Il sopralluogo nell’azienda di Caivano – Un caso significativo è quello emerso in seguito a uno dei sopralluoghi eseguiti dalle forze dell’ordine e dalla stessa commissione che, ad aprile 2022, hanno condotto un controllo presso una ditta del comune di Caivano (Napoli), specializzata nella fabbricazione e nella commercializzazione di imballaggi in materie plastiche e, in particolare, di buste. Gli shopper illegali sono stati sequestrati ed è scattata una sanzione di 5mila euro. Il titolare dell’azienda ha ammesso la produzione di una parte residuale di shopper non conformi alla normativa, frutto della richiesta del mercato. “A conferma che le fabbriche che producono shopper vietati dalla legge – commenta la Commissione Ecomafie – si nascondono, nella maggior parte dei casi, dietro un’attività lecita, quindi provvista di tutte le autorizzazioni necessarie e fiscalmente in regola”. Così si riducono i rischi.

Sanzioni e denunce non scoraggiano il mercato parallelo – Anche per questo le sanzioni non bastano, da sole, a ridurre la dimensione del fenomeno.
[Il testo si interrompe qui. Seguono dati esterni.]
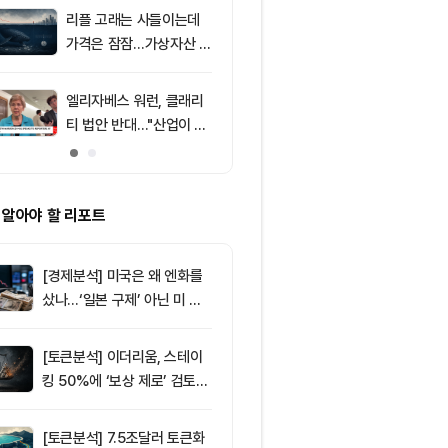
포착
리플 고래는 사들이는데
9
8월 7일 퇴근
가격은 잠잠…가상자산 바
— 미 상원 클
닥 신호 주목
표결 추진…비
F 3일 연속 유
엘리자베스 워런, 클래리
10
친암호화폐 진영
티 법안 반대…"산업이 쓴
당 경선서 뜻밖
암호화폐 법안 안 돼"
래리티 법안 변
 알아야 할 리포트
[경제분석] 미국은 왜 엔화를
샀나…‘일본 구제’ 아닌 미 국
채·아시아 통화 방어전
[토큰분석] 이더리움, 스테이
킹 50%에 ‘보상 제로’ 검토…
통화정책 개편인가 탈중앙화
역행인가
[토큰분석] 7.5조달러 토큰화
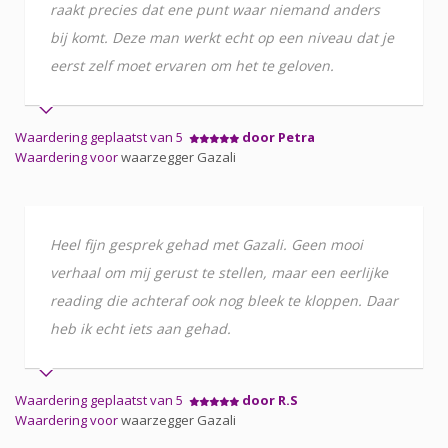
raakt precies dat ene punt waar niemand anders
bij komt. Deze man werkt echt op een niveau dat je
eerst zelf moet ervaren om het te geloven.
Waardering geplaatst van 5
door Petra
Waardering voor
waarzegger Gazali
Heel fijn gesprek gehad met Gazali. Geen mooi
verhaal om mij gerust te stellen, maar een eerlijke
reading die achteraf ook nog bleek te kloppen. Daar
heb ik echt iets aan gehad.
Waardering geplaatst van 5
door R.S
Waardering voor
waarzegger Gazali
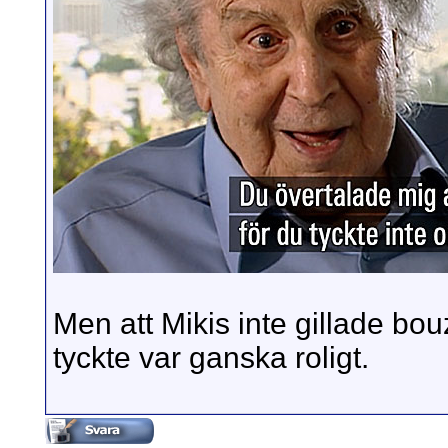
Men att Mikis inte gillade bou
tyckte var ganska roligt.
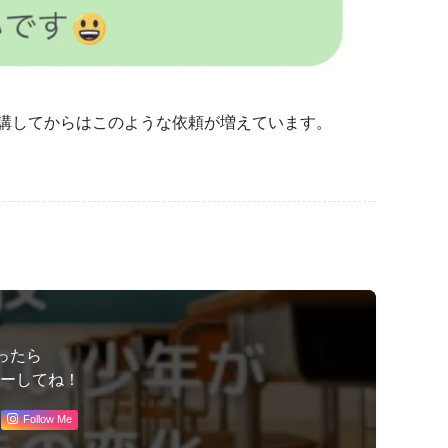
講してからはこのような依頼が増えています。
ったら
ローしてね！
Follow Me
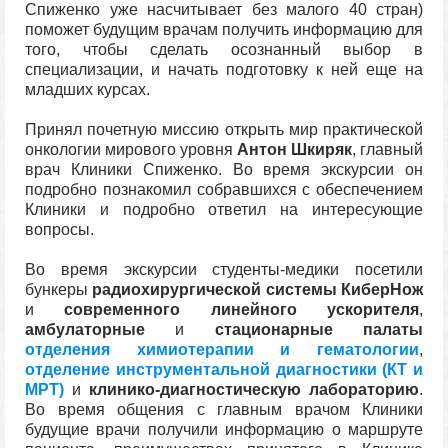
Спиженко уже насчитывает без малого 40 стран)
поможет будущим врачам получить информацию для
того, чтобы сделать осознанный выбор в
специализации, и начать подготовку к ней еще на
младших курсах.
Принял почетную миссию открыть мир практической
онкологии мирового уровня
Антон Шкиряк
, главный
врач Клиники Спиженко. Во время экскурсии он
подробно познакомил собравшихся с обеспечением
Клиники и подробно ответил на интересующие
вопросы.
Во время экскурсии студенты-медики посетили
бункеры
радиохирургической системы КиберНож
и
современного линейного ускорителя
,
амбулаторные
и
стационарные палаты
отделения химиотерапии и гематологии
,
отделение инструментальной диагностики (КТ и
МРТ)
и
клинико-диагностическую лабораторию
.
Во время общения с главным врачом Клиники
будущие врачи получили информацию о маршруте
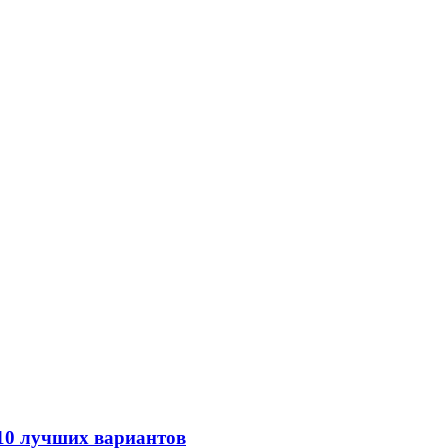
 10 лучших вариантов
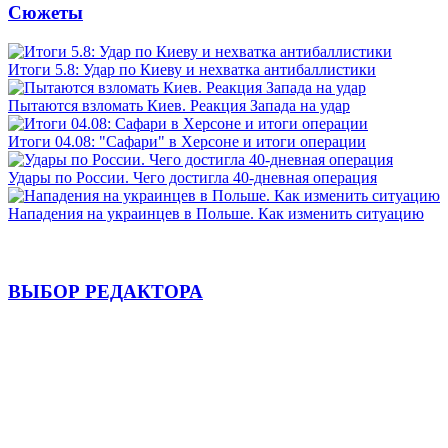
Сюжеты
Итоги 5.8: Удар по Киеву и нехватка антибаллистики
Пытаются взломать Киев. Реакция Запада на удар
Итоги 04.08: "Сафари" в Херсоне и итоги операции
Удары по России. Чего достигла 40-дневная операция
Нападения на украинцев в Польше. Как изменить ситуацию
ВЫБОР РЕДАКТОРА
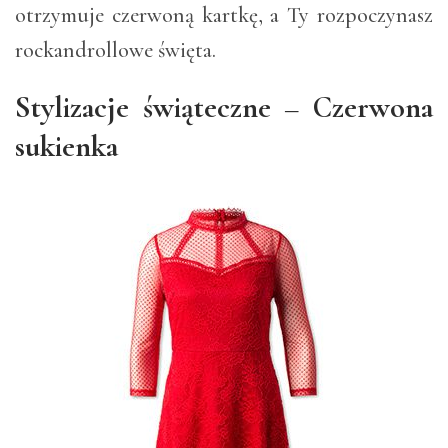
otrzymuje czerwoną kartkę, a Ty rozpoczynasz
rockandrollowe święta.
Stylizacje świąteczne – Czerwona
sukienka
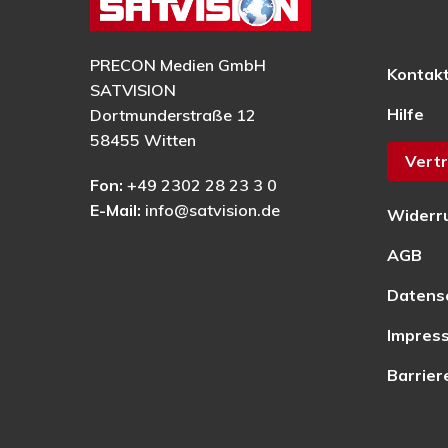
PRECON Medien GmbH
Kontak
SATVISION
Hilfe
Dortmunderstraße 12
58455 Witten
Vertr
Fon:
+49 2302 28 23 3 0
E-Mail:
info@satvision.de
Widerr
AGB
Datens
Impres
Barrier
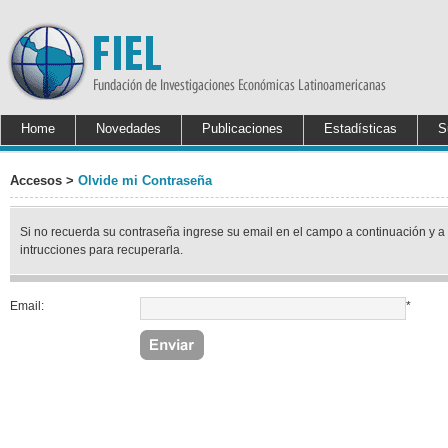
Home
Novedades
Publicaciones
Estadísticas
S
Accesos >
Olvide mi Contraseña
Si no recuerda su contraseña ingrese su email en el campo a continuación y a
intrucciones para recuperarla.
Email:
*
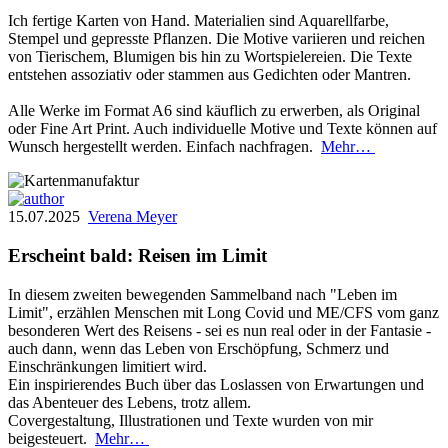
Ich fertige Karten von Hand. Materialien sind Aquarellfarbe,
Stempel und gepresste Pflanzen. Die Motive variieren und reichen
von Tierischem, Blumigen bis hin zu Wortspielereien. Die Texte
entstehen assoziativ oder stammen aus Gedichten oder Mantren.
Alle Werke im Format A6 sind käuflich zu erwerben, als Original
oder Fine Art Print. Auch individuelle Motive und Texte können auf
Wunsch hergestellt werden. Einfach nachfragen.
Mehr…
15.07.2025
Verena Meyer
Erscheint bald: Reisen im Limit
In diesem zweiten bewegenden Sammelband nach "Leben im
Limit", erzählen Menschen mit Long Covid und ME/CFS vom ganz
besonderen Wert des Reisens - sei es nun real oder in der Fantasie -
auch dann, wenn das Leben von Erschöpfung, Schmerz und
Einschränkungen limitiert wird.
Ein inspirierendes Buch über das Loslassen von Erwartungen und
das Abenteuer des Lebens, trotz allem.
Covergestaltung, Illustrationen und Texte wurden von mir
beigesteuert.
Mehr…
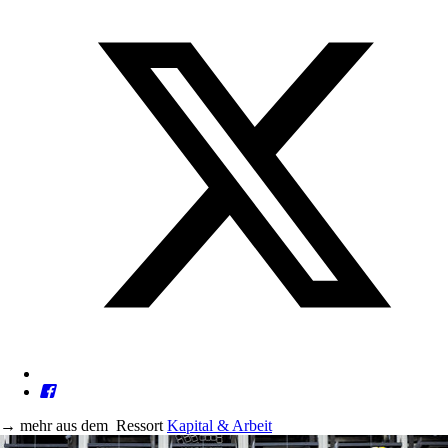
→
mehr aus dem
Ressort
Kapital & Arbeit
Oltre al fatto che non si tratta solo del guadagno ottenuto con la vendita di questi shopper, ma ci sono anche “ulteriori potenziali correlazioni con attività illecite, quali il controllo del territorio, in particolare le aree mercatali”. Tutti i commercianti acquistano gli shopper da persone che, sistematicamente, si presentano in modo anonimo nel loro negozio – racconta la relazione – con mezzi propri, divisi per quartiere, senza rilasciare ricevute di pagamento, fatture o altri documenti fiscalmente validi anche ai fini della tracciabilità degli shopper. Circostanze, scrive la Commissione, che lasciano supporre l’esistenza di un sistema di persone “legate da un vincolo associativo che sfocia in un’organizzazione criminale dedita al traffico illecito”. Secondo Gianfranco Amendola, magistrato ed esperto in normativa ambientale, “quanto raccontato dalla Commissione Ecomafie conferma che il settore delle plastiche costituisce un terreno particolarmente appetibile dalla criminalità organizzata e dimostra quanto ci sia ancora da fare sul fronte dei controlli, per via delle difficoltà di accertamento e perché la materia impone una rilevante specializzazione” mentre non sempre si riscontra una formazione tecnico-operativa per l’applicazione dei requisiti previsti dalla normativa di settore.

Ricostruire la filiera tra difficoltà e ostacoli – E poi le sanzioni colpiscono il commercio della busta ‘illecita’, senza interrompere la filiera di approvvigionamento dal produttore al commerciante al dettaglio. Per questo si è sempre più cercato di ricostruire l’intera filiera, che dalla vendita risalga alla distribuzione fino alla produzione, nazionale o estera. Non senza difficoltà in tema di competenze sui controlli: il commercio al dettaglio avviene normalmente in un territorio comunale, mentre il distributore all’ingrosso si trova in un altro Comune, se non in un’altra Provincia o Regione. E anche gli stabilimenti produttivi sono spesso distanti dal luogo della vendita. Tutto questo, però, ha conseguenze nel mancato trattamento della frazione organica (smaltita come rifiuto nelle buste) “inesorabilmente contaminata dalla plastica non compostabile e destinata in discarica o, in alternativa, a recupero energetico, con conseguente aggravio di costi di gestione, compresi i costi di trasporto di questi ulteriori rifiuti”.